I don’t usually do personal dedications in my articles.  However, this article is dedicated to the woman who declared that she was too educated to be kicked off a train after the conductor asked her to keep her noise level down.

What, exactly, does is mean to be “educated”?

It’s not a piece of paper – I have two Bachelor of Science degrees (earned simultaneously).  I’m proud of this achievement.  However, my university education served as the foundation for my overall education – it is not stand-alone proof that I am educated.  A commencement is a beginning, not an end – and a foundation is not a completed structure.  Having a degree doesn’t even prove that you have specific knowledge – only that you possessed that knowledge at one time.  People do tend to forget things over the years.  If you’re 50 years old, do you really want to point to your college degree – evidence only of a burst of academic success thirty years ago – as proof that you are “educated”?

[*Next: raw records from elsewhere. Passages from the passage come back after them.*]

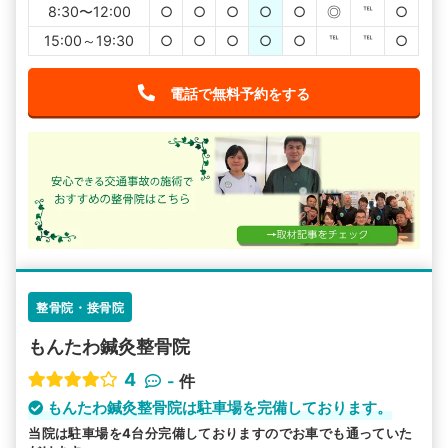
8:30〜12:00
○
○
○
○
○
◎
℡
○
15:00～19:30
○
○
○
○
○
℡
℡
○
電話で無料予約をする
整骨院・接骨院
もんたわ鍼灸整骨院
4
-
件
もんたわ鍼灸整骨院は駐車場を完備しております。
当院は駐車場を4台分完備しておりますのでお車でも通っていた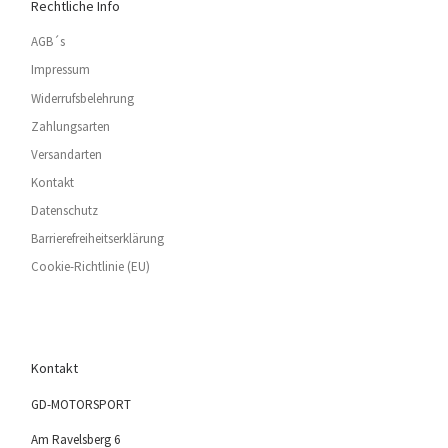
Rechtliche Info
AGB´s
Impressum
Widerrufsbelehrung
Zahlungsarten
Versandarten
Kontakt
Datenschutz
Barrierefreiheitserklärung
Cookie-Richtlinie (EU)
Kontakt
GD-MOTORSPORT
Am Ravelsberg 6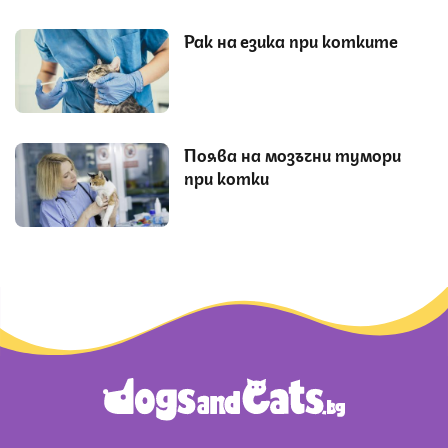
Рак на езика при котките
Поява на мозъчни тумори
при котки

It’s a commitment to continued learning – I have learned far more in the fourteen years that have passed since my college graduation than I did in the four years I spent on campus.  Not only have I needed to keep pace with my industry and my role (which is not related to my degrees), but I have also worked to enhance my knowledge in several areas of interest.  These areas include baseball, forensic science, paleontology, and law.  In a combination of two of the interests, I have become very well versed in Major League Baseball’s collective bargaining agreement 🙂

I have a brother who spent nearly twenty years working in a factory.  The company moved the jobs out of the country – a big blow to the local community.  Those who lost their jobs had the opportunity to go to college for two years at no cost.  My brother, who had not been a very committed student in his youth, saw a good deal and jumped on it.  Thanks to his willingness to continue his learning, he is now the owner of a successful computer repair business.

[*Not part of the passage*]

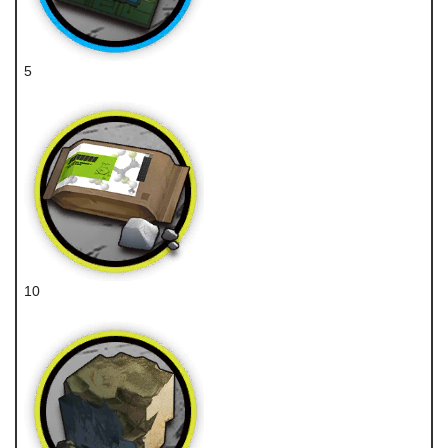
5
近卫芯片
10
糖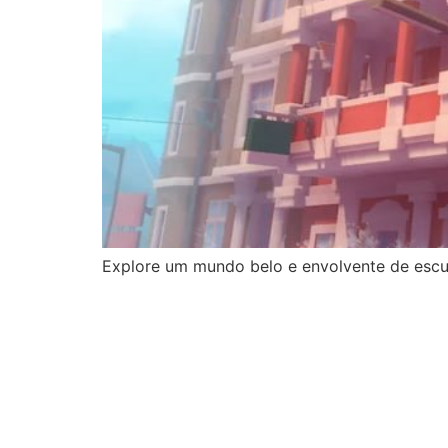
Explore um mundo belo e envolvente de escu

It’s a willingness to go outside your comfort zone – I have a friend that we’ll call Tom (because that’s his actual name).  Tom and I really have very little in common.  We fall on different sides of the political spectrum (albeit with generous overlap) and have very different interests.  The only time Tom watches NFL football is when he sits down to watch 60 Minutes and the preceding game bleeds into the time slot.  Conversely, the only time I watch 60 Minutes is if I don’t quickly flip to a different channel after my NFL game ends.

Tom and I often have lunch together.  Our discussions are quite often enlightening.  One of us will talk about their job or an interest, and the other person will chime in with an “uneducated” view on the topic.  The “uneducated” view often makes the “expert” look at the subject from a fresh viewpoint.  Quite often, I walk away with the need to dig deeper to answer the questions of “why?” that Tom raises.